Posted by jpluimers on 2021/04/06

[WayBack] LeanEssays: What If Your Team Wrote the Code for the 737 MCAS System?.

When involved in writing systems, I always ask the question “Is a large crisis possible because of this system?”. When yes, such a system needs engineering mode, resulting much more vigorously asking questions on the things that can wrong and how to prevent anything that can go wrong.

So I wholeheartedly agree with Mary Poppendieck making these statements in the above article:

  1. One thing we knew for sure – we were responsible for designing safe systems, and we were not going to delegate that responsibility to anyone else. Another thing we knew for sure was that anything that could go wrong would eventually go wrong – so every element of our systems had to be designed to fail safely; every input to our system was suspect; and no output could be guaranteed to reach its destination. And because my seasoned engineering colleagues were suspicious of automation, they added manual (and very visible) emergency stop systems that could easily and quickly override my automated controls.
  2. would you write the code as specified, or would you ask some questions – such as “What if the stall signal is wrong, and there really isn’t a stall?” Or “Under what conditions do we NOT send an adjustment signal?” Or “When and how can the system be disabled?”

Software engineers need to understand what civil engineers learn as undergraduates – safety is not someone else’s job; it is the responsibility of every engineer involved in the design and implementation of a system whose failure might cause harm.
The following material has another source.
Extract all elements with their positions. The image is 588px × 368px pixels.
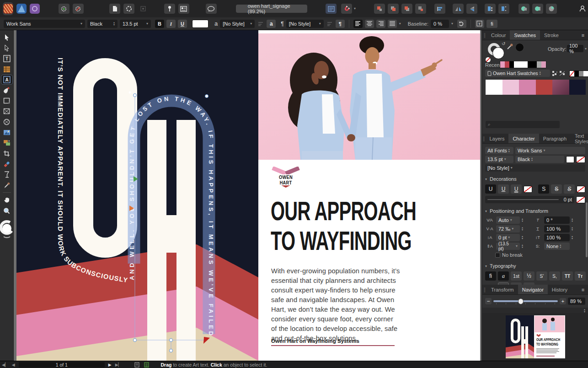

If your team is not ready to accept this responsibility, then call yourselves developers or programmers or technicians – but not engineers.

Proper engineers can do this, even in an agile environment.


Via [WayBack] Mary Poppendieck on Twitter: “It was not a software malfunction that caused two 737 MAX airplanes to crash – the software did exactly what it was supposed to do. But does this mean that software engineers have no responsibility for safety? My 2 cents: …”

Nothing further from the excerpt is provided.